Home › Our Teaching › Resources › C programming › libraries.html

Sorting with qsort()

Using libraries

Comments and questions to John Rowe.

The base language provides the fundamental of programming, but effective programing requires the use of libraries of functions. This is because to do something well is a lot harder than a rough and ready job and people are often willing to share what they have done, sometimes for free!

Libraries typically come in three catagories:

The standard library - available everywhere.
System libraries - which change from system to system. Most of these come ito two sub-categories: MS Windows, and everything else.
Third-party libraries. many of these are free.

The standard library

Here we give two examples, both from <stdlib.h>: pseudo-random numbers and sorting.

Pseudo-random numbers with `rand()`

Warning: if you are wanting to do "Monte Carlo"-type calculations you will need a more specialist library

The rand() function produces pseudo-random integers, suitable for dice rolls etc, in the range 0 and RAND_MAX (the latter also being defined inside <stdlib.h> and is only guaranteed to "be at least 32767" but is typically the maximum size of an int). The number is generated from a deterministic algorithm.

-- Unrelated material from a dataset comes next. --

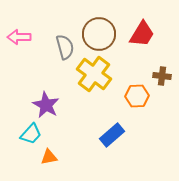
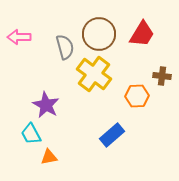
cyan trapezoid: rotated 110 degrees clockwise
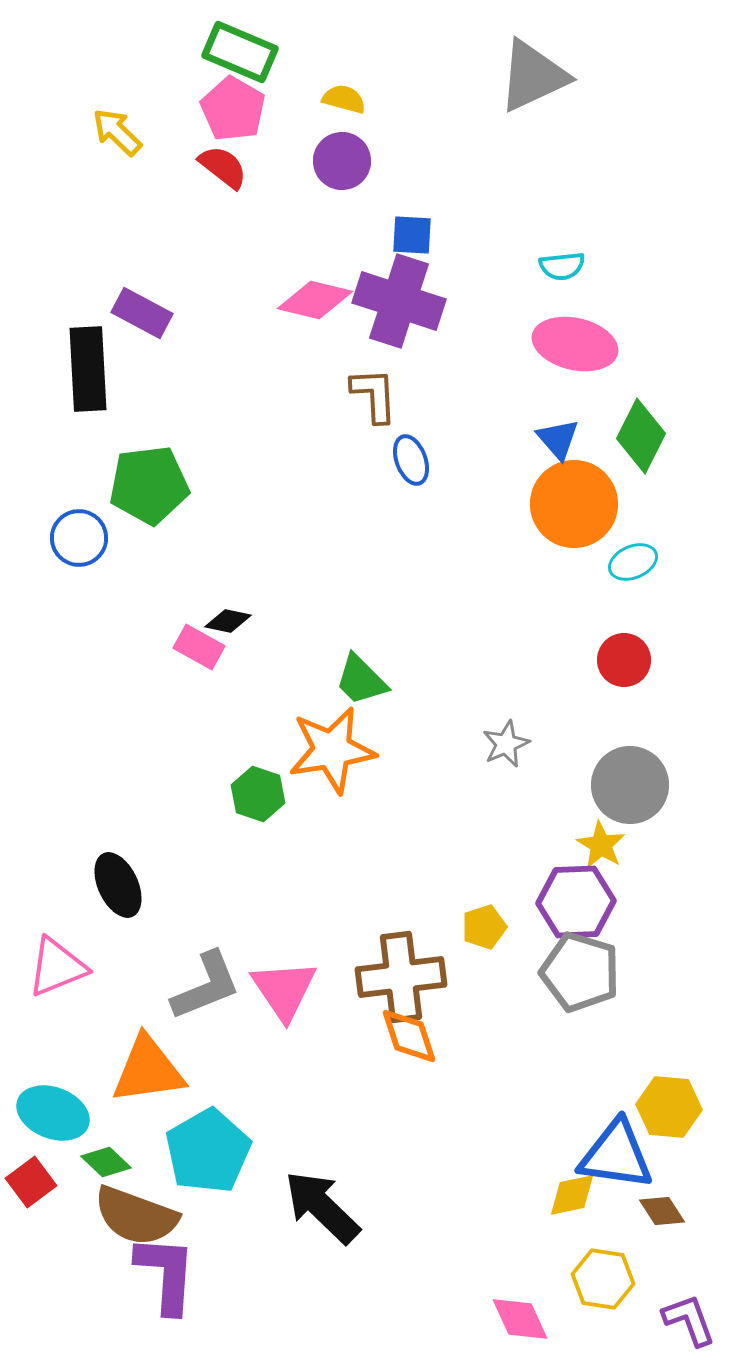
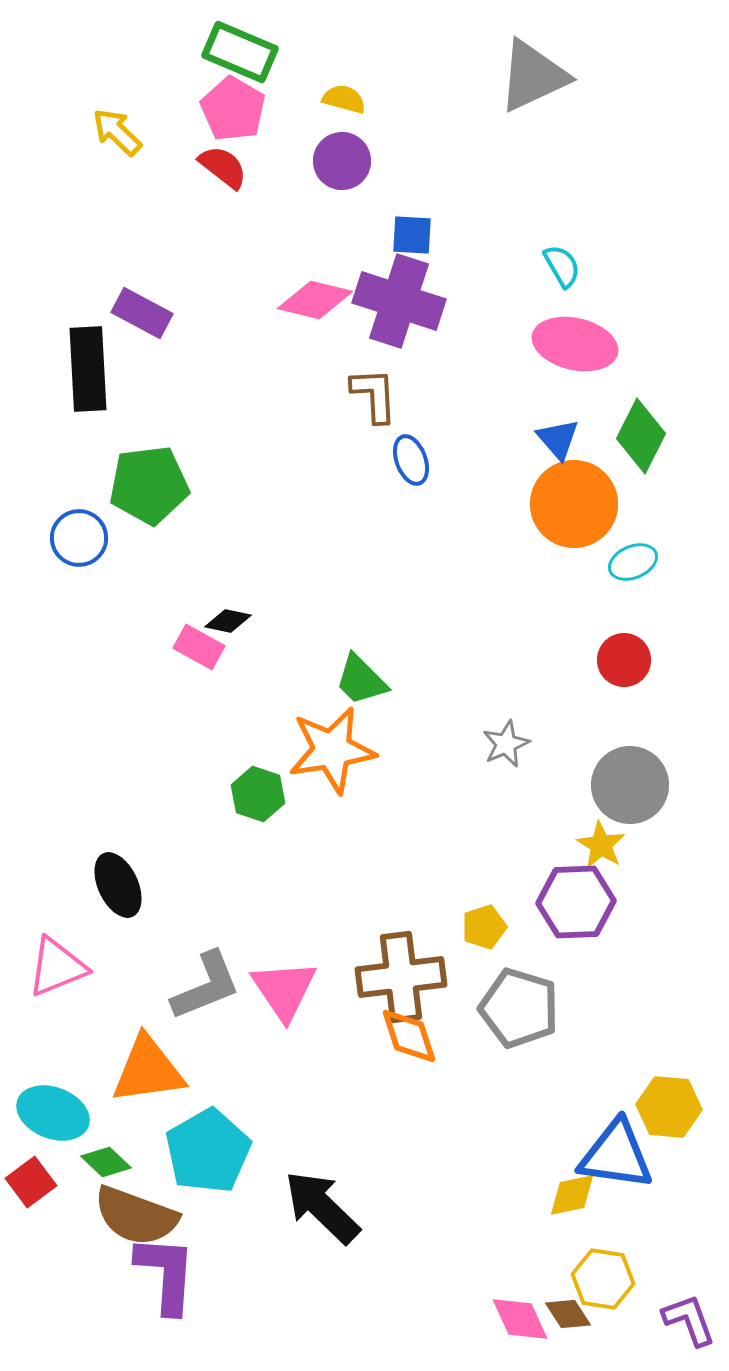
cyan semicircle at (562, 266): rotated 114 degrees counterclockwise
gray pentagon at (580, 972): moved 61 px left, 36 px down
brown diamond at (662, 1211): moved 94 px left, 103 px down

POSIX (a standard) and C99 both quote the following infamous example whose exact origins are lost in the mists of time:

Please don't use this!

static unsigned long next = 1;

/* RAND_MAX assumed to be 32767 */
int rand(void) {
  next = next * 1103515245 + 12345;
    return((unsigned)(next/65536) % 32768);
}

Converting the output the right range

The simplest way to convert the output of rand() to a number in the range 1 to n is:

dieroll = 1 + (rand() % n);

The "example" implementation above has poor "randomness" in its lower-order bits and it is commonly aserted that following is more reliable:

dieroll = 1 + (int) (n * (rand()/(RAND_MAX + 1.0)));

but the reality is that if your pseudo-random number generator is poor nothing will fix it. (Modern implementations are quite good, although not good enough for Monte Carlo simulations.) However it does fix a minor problem: if RAND_MAX+1 is not an exact multiple of n then values in the range 1 to RAND_MAX%n will be sightly favoured.

Seeding the generator

As the generator is algorithmic it follows that rand() always generates the same pseudo-random sequence. The srand() function allows us to initialise ("seed") the generator to avoid this. It takes an unsigned int. The traditional code is:

srand(time(NULL));

time(NULL) returns the number of seconds since Jan 1 1970 and requires time.h. There are two warnings only one of which is important.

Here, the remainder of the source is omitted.